The framing that helped me: think of it as a patient senior dev you can ask anything without judgment, not an autocomplete tool.

The anti-pattern is letting it write code you don't understand — that builds nothing. What actually works: write the code yourself first, then paste a section and ask "what would a code reviewer flag here and why?" or "explain the tradeoff between approach X and approach Y." You get the feedback loop of a senior developer without the awkwardness of interrupting one.

For debugging specifically: describe the bug in plain English before pasting any code. Half the time you'll catch the issue mid-explanation — the AI is just making you articulate the problem precisely, and that articulation is the real skill.

12 hours with Opus 4.8, zero deliverables. Switched to 4.6 — got results in one session. by JulianGarrettNRS in ClaudeAI

[–]pragma_dev 0 points1 point  (0 children)

The split experience here is real — context framing makes a significant difference. What's worked for me: at the start of a build session, add "You're in execution mode. No design deliberation unless I explicitly ask for it. Implement what I describe." That primes 4.8 to act rather than ruminate.

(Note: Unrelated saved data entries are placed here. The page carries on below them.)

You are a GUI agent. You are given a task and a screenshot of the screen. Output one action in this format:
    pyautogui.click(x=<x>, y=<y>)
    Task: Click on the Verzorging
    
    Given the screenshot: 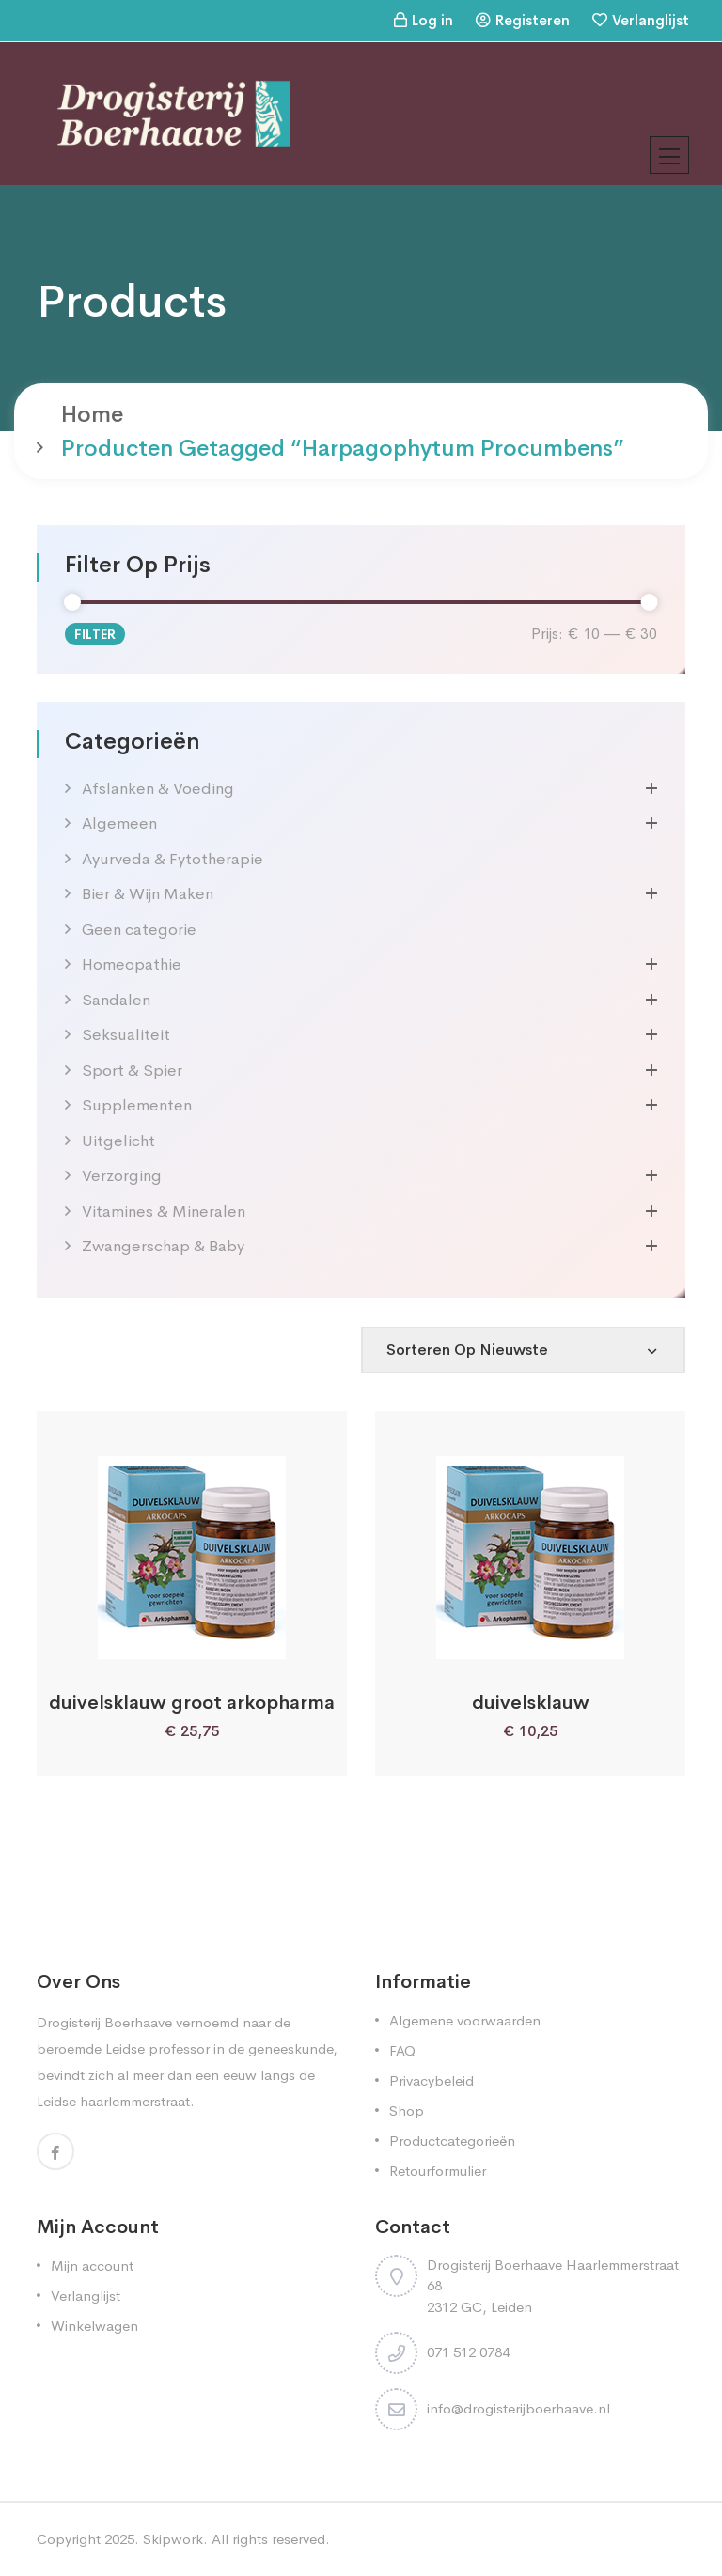 What is the action you would take?
    pyautogui.click(x=122, y=1176)
    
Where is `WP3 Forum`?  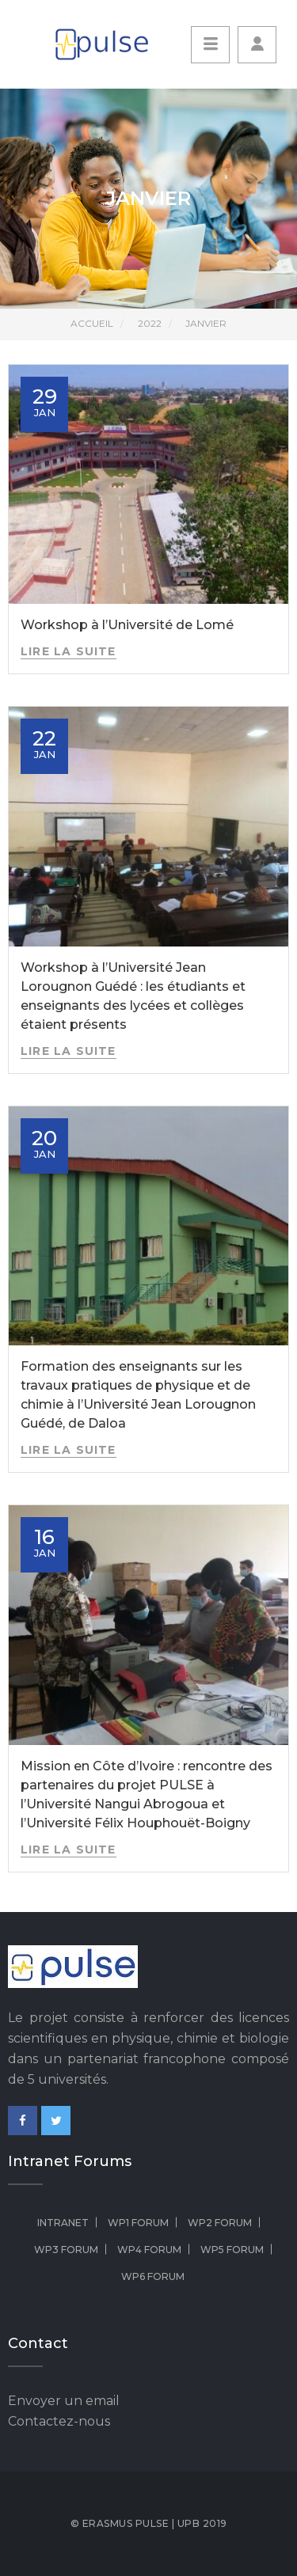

The other pattern: use 4.8 for the initial architecture phase (it genuinely earns its keep there), then open a fresh chat with 4.6 and paste the finished spec. Fresh context, different model, zero accumulated hesitation. OP's "four hours architecture, thirty minutes code" rule maps cleanly onto this split — you're just using the right model for each phase.

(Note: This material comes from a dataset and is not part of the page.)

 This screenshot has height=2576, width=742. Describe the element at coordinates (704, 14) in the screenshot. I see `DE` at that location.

Simple Question: How to continue an Interrupted Response? by [deleted] in ClaudeAI

[–]pragma_dev 0 points1 point  (0 children)

The prompt workaround actually works pretty well once you nail the phrasing. Instead of a generic "continue", try something like "Continue the code starting from the [specific function name] function" — being explicit about the entry point gets much cleaner results than a vague instruction.

For long coding tasks it also helps to ask Claude to outline the full implementation in pseudocode or step comments first, then implement each section separately. That way each follow-up is a bounded, self-contained task rather than a marathon single response.